The NPP should always indicate this supervision within the text of the documentation for the visit. The NPP can add that the supervising physician was in the suite at the time of the service. This will allow for a clear illustration that the supervision requirement has been met.

These supervision rules are in place to protect patient safety, Acevedo explains.

For example, if the patient has an adverse reaction to an injection, or passes out during a routine venipuncture, the physician must be immediately available to provide care to the patient.

Any Physician Can Provide Incident-to Supervision

Medicare allows practices to bill incident-to the physician as long as the NPP has direct supervision during the service of one of the physicians within the practice. The physician who established the plan of care doesn’t necessarily have to be the one supervising, however.

Example: An NPP is treating a patient and Dr. X is the supervising physician. However, the NPP is following Dr. Y’s treatment plan, and Dr. Y is not present during the treatment.

“Chapter 26 of the CMS Claims Processing Manual addresses which physician to bill under when the patient’s treating physician is not in the office but another physician with the group is there to provide direct supervision,” says Acevedo.

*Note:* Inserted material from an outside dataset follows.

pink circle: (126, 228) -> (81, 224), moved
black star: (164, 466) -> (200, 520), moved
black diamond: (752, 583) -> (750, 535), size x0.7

In this example, you would report the service under Dr. X’s NPI “as she was the one that was physically present in the office suite during the NPP service,” Hammer says.

Report Dr. X’s NPI in item 24J of the 1500 claim form (or its electronic equivalent) as well as her name in item 31.

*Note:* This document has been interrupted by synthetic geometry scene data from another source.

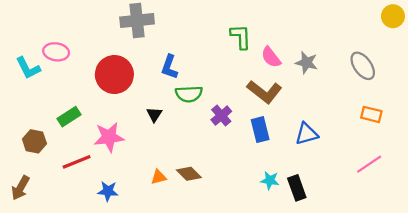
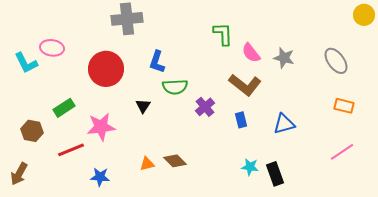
blue rectangle: (260, 130) -> (241, 120), size x0.7

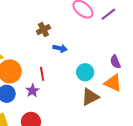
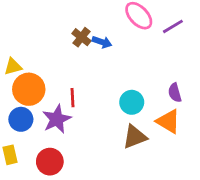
brown cross: (43, 30) -> (81, 37), turned -32
blue arrow: (60, 48) -> (102, 42), moved
purple star: (32, 91) -> (57, 119), size x1.5

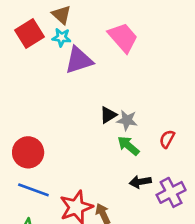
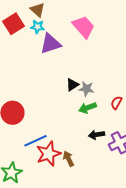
green arrow: (128, 146) -> (87, 108), turned -60
blue line: (33, 190) -> (35, 141), moved, turned -45

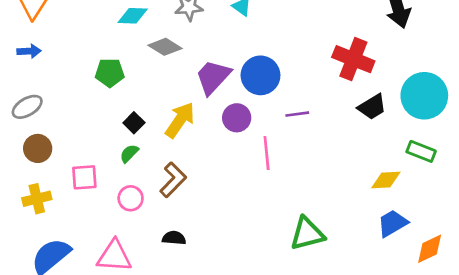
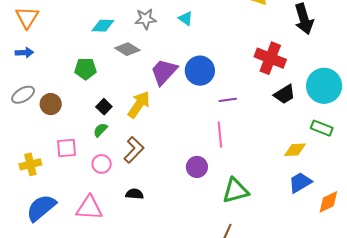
purple circle: (237, 118) -> (197, 167), moved
brown circle: (38, 148) -> (51, 104), moved
pink line: (267, 153) -> (220, 134), moved

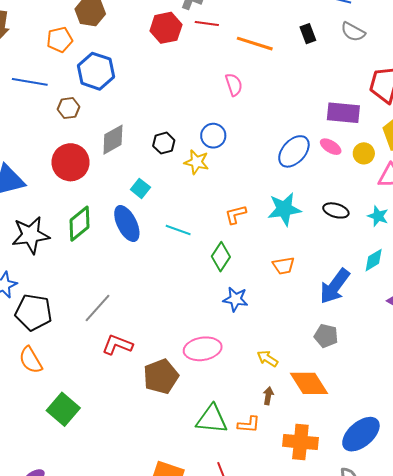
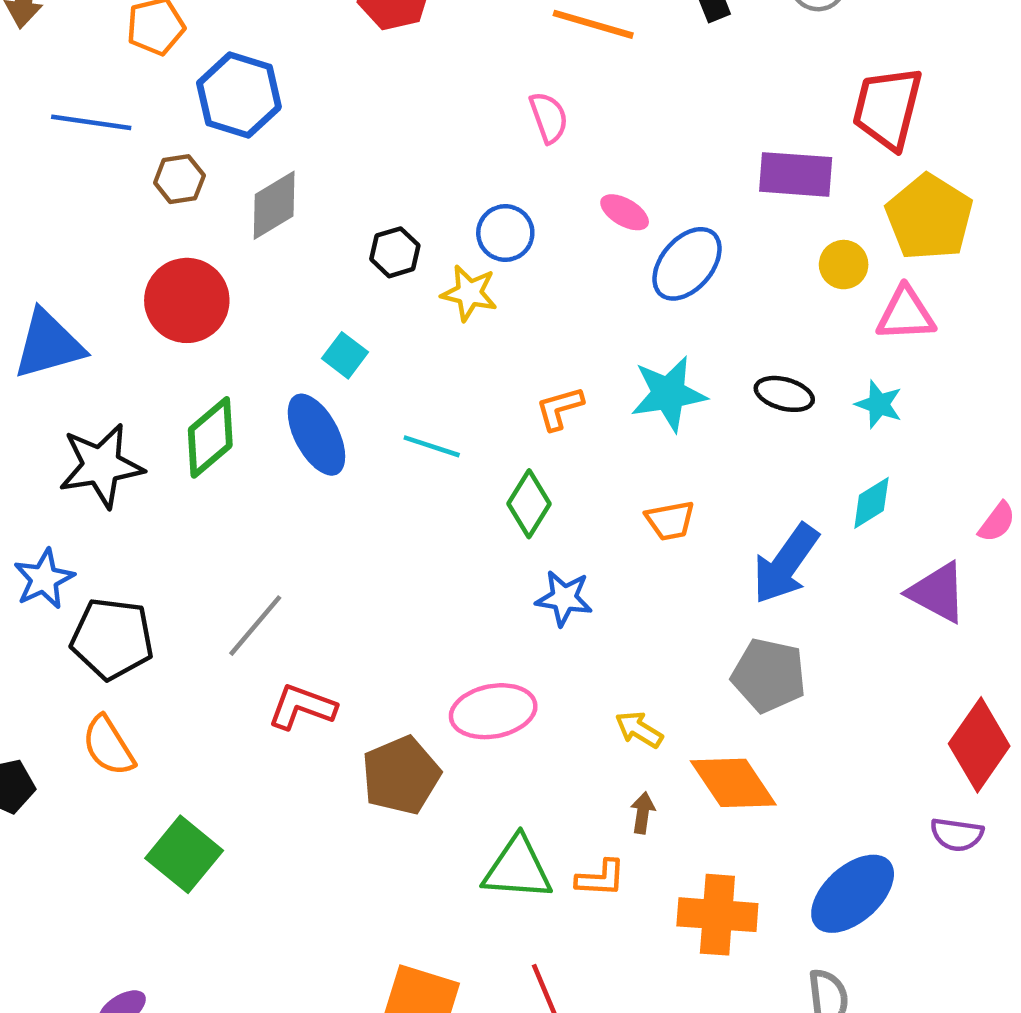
gray diamond: (113, 140) -> (274, 205), moved
pink ellipse: (331, 147) -> (625, 212), moved
gray pentagon: (326, 336) -> (769, 675), size x1.4

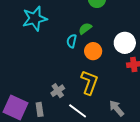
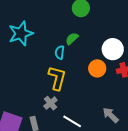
orange circle: (93, 51) -> (97, 68), moved
yellow L-shape: (89, 82) -> (57, 78), moved

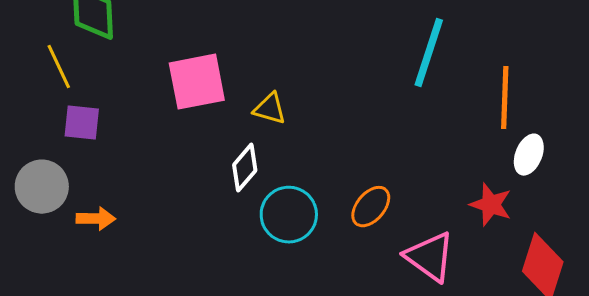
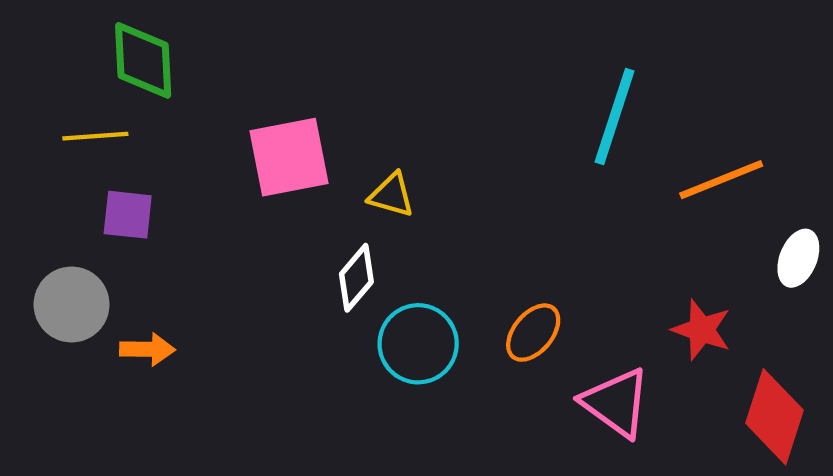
yellow line: (59, 67) -> (95, 136), turned -69
orange line: (505, 98) -> (721, 180), turned 66
white ellipse: (529, 155) -> (798, 258), moved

Then, you list the physician who formed the plan of care (Dr. Y) in item 17 of the 1500 claim form (or its electronic equivalent).

Correction

In the article, “Rejoice for This Shoulder Arthroscopy Edit Reversal,” in the Orthopedic Coding Alert 2016, volume 19, number 5 issue, you will see a mistake. The edit reversal for 29823 (Arthroscopy, shoulder, surgical; debridement, extensive) with 29826 (…decompression of subacromial space with partial acromioplasty, with coracoacromial ligament [i.e., arch] release, when performed [List separately in addition to code for primary procedure]) is incorrect. The correct edit reversal is the one bundling 29823 with 29827 (… with rotator cuff repair). In other words, code 29826 should be 29827.

Therefore, when you report 29823 with 29827, you can receive reimbursement for both — so long as your surgeon is “very specific in their documentation of extensive arthroscopic debridement,” says Heidi Stout, BA, CPC, COSC, PCS, CCS-P, Coder on Call, Inc., Milltown, New Jersey. “Even though the code-to-code edit has been lifted, you are still subject to active National Correct Coding Initiative (NCCI) guidelines that prohibit reporting debridement in addition to other procedures performed on the same joint.”